[Items from a dataset]
^^^^^^^^
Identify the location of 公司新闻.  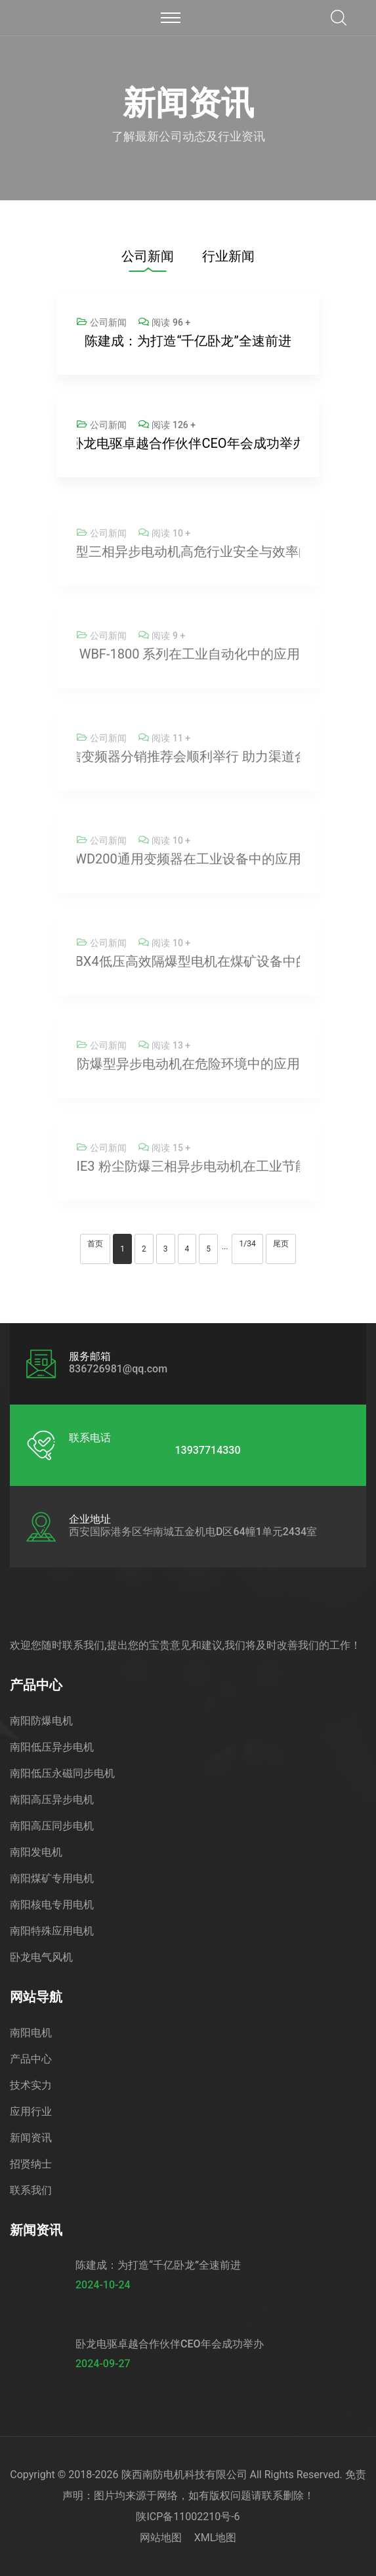
(147, 256).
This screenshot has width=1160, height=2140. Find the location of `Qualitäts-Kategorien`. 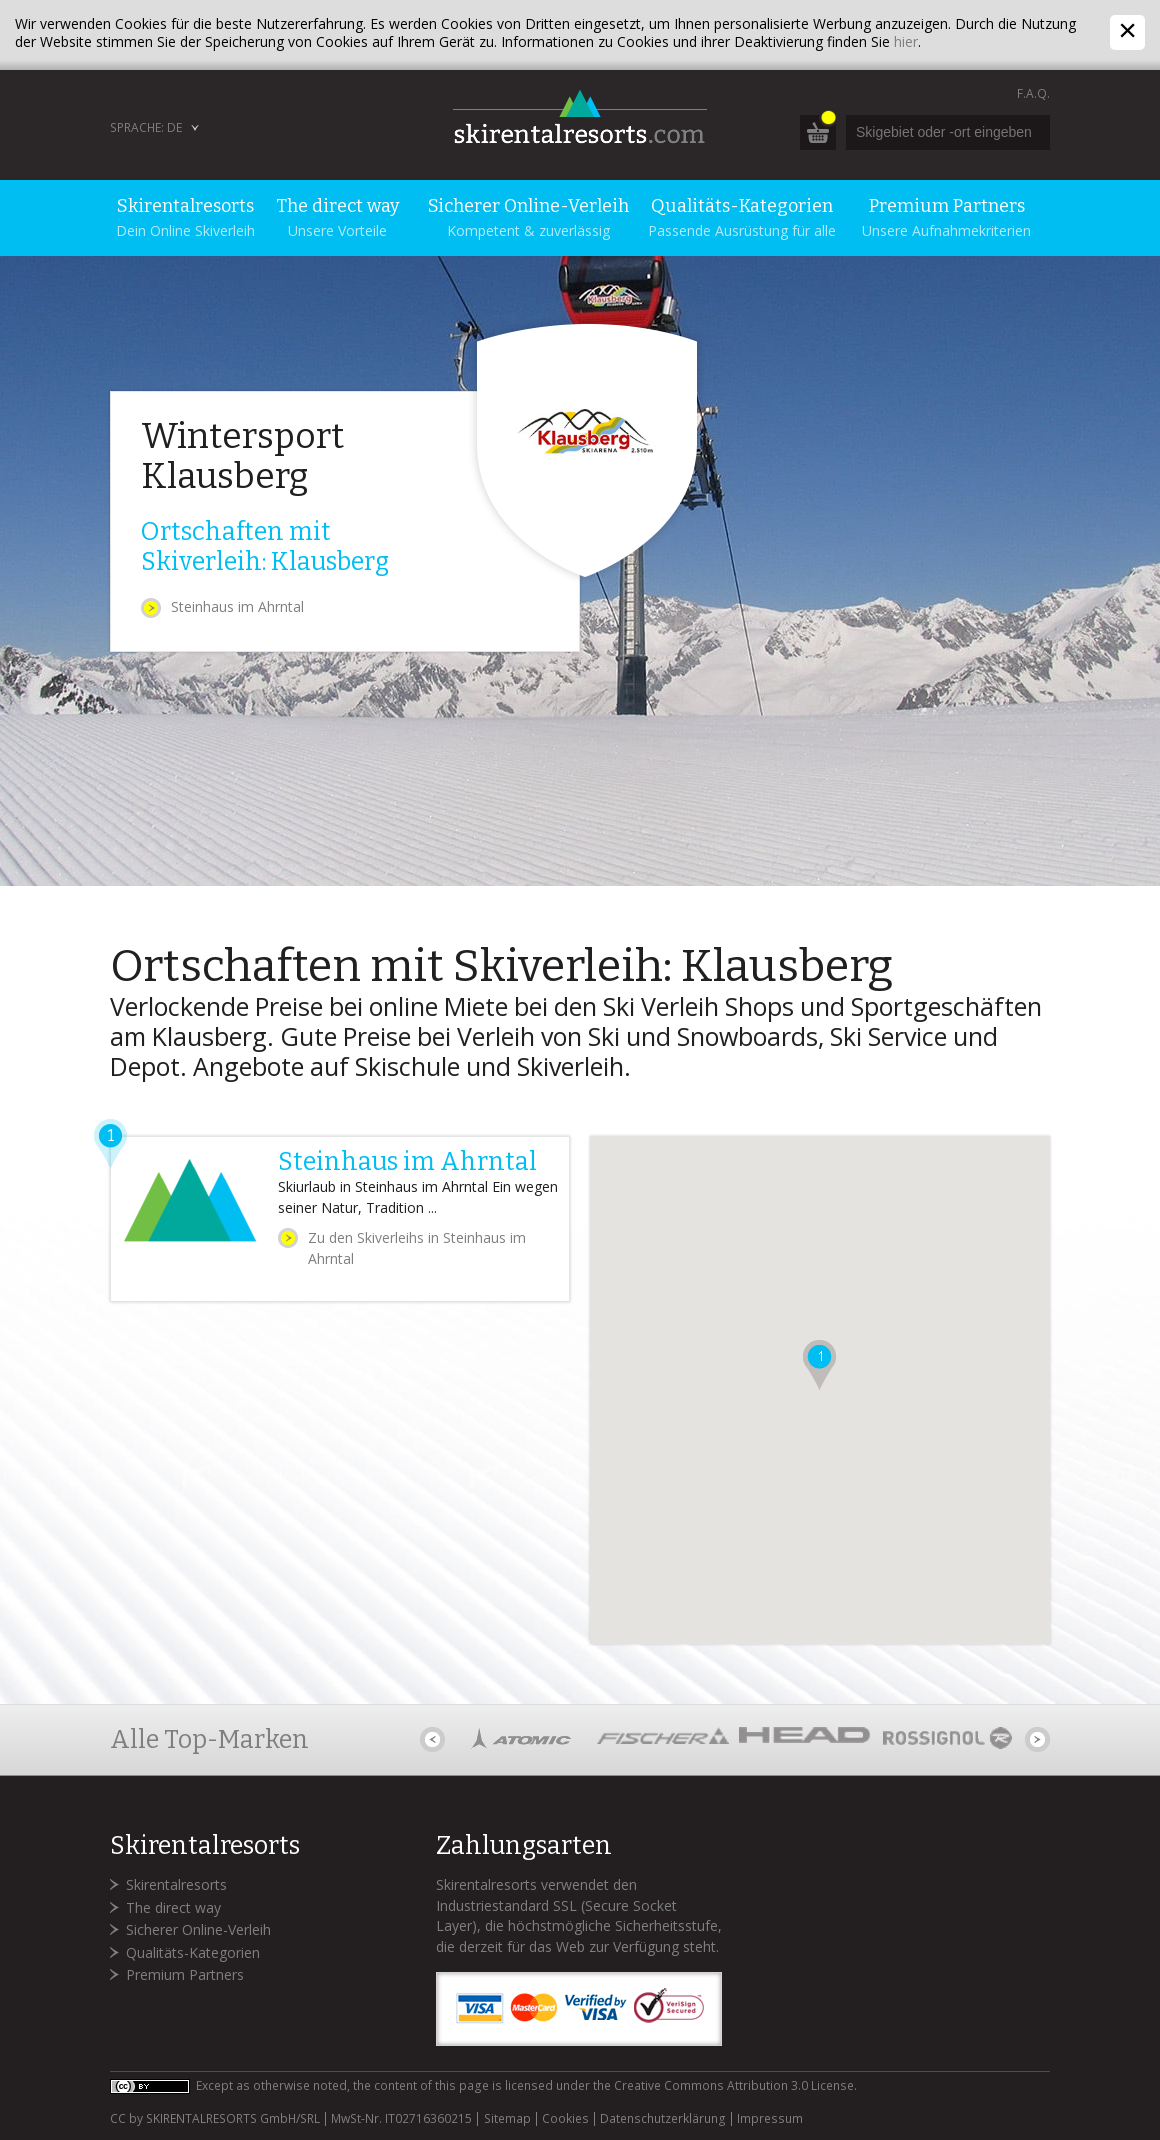

Qualitäts-Kategorien is located at coordinates (193, 1952).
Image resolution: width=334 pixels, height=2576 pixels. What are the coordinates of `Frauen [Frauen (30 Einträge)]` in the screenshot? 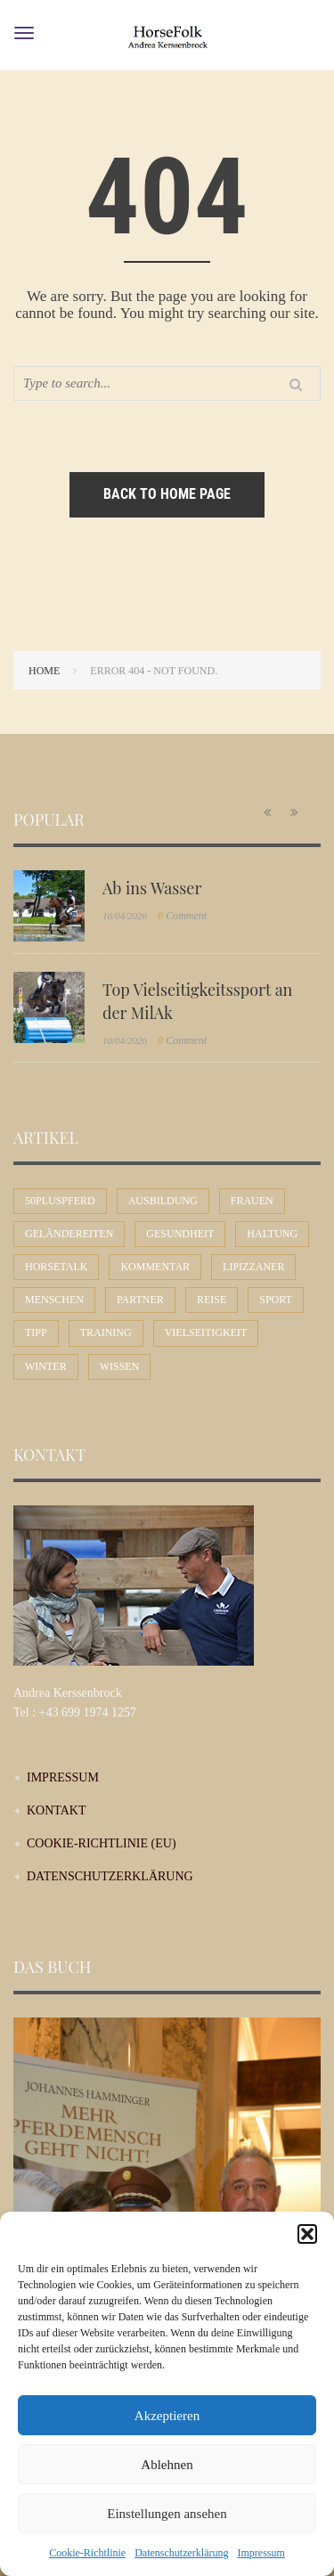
^^^^^^^^
All that is needed is the data above, repeated exactly, without the pictures.

**EXERCISE RESPONSE:**
Identify the location of 公司新闻.  
(147, 256).
This screenshot has width=1160, height=2140. Find the location of `Qualitäts-Kategorien`. 

Qualitäts-Kategorien is located at coordinates (193, 1952).
Image resolution: width=334 pixels, height=2576 pixels. What are the coordinates of `Frauen [Frauen (30 Einträge)]` in the screenshot? 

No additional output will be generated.